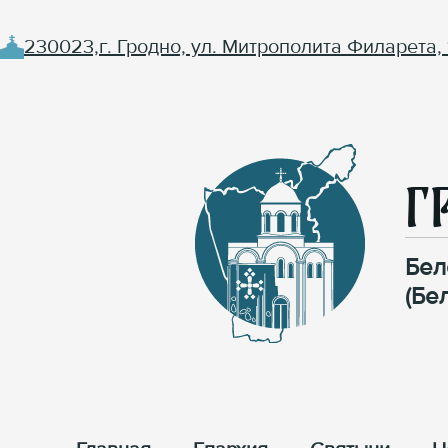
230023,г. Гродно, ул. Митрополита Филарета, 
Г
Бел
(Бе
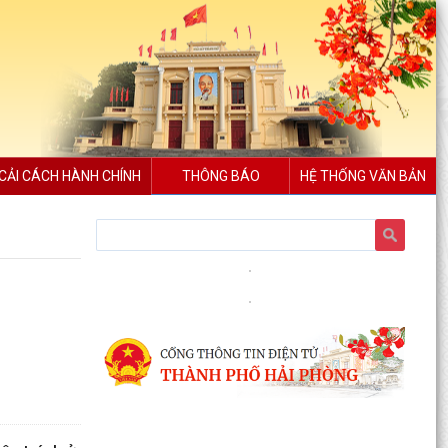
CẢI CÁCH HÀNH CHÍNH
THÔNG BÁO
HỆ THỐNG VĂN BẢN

---*---

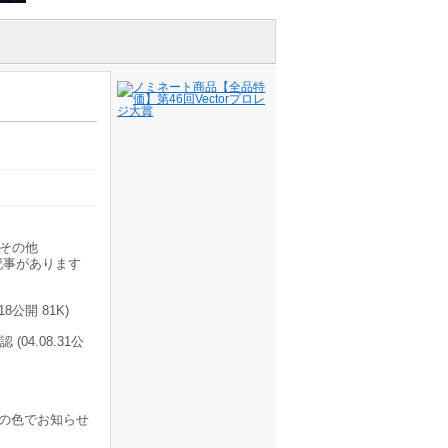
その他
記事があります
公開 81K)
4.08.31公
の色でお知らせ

---*---

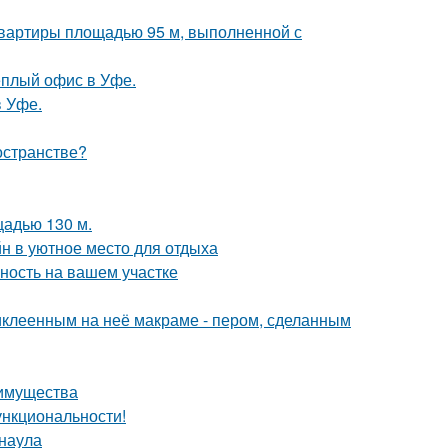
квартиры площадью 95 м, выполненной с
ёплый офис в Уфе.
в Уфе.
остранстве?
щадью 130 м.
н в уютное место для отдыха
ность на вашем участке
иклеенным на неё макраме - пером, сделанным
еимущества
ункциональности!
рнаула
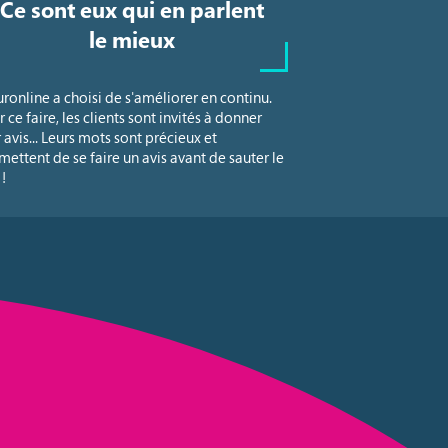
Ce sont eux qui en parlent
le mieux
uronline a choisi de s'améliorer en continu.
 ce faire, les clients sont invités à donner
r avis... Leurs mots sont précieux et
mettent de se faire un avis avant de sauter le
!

---*---

**How to complete this task**: Count the lines in the material above where the word "sont" occurs, and reply with nothing but the number.

**Written answer**: 3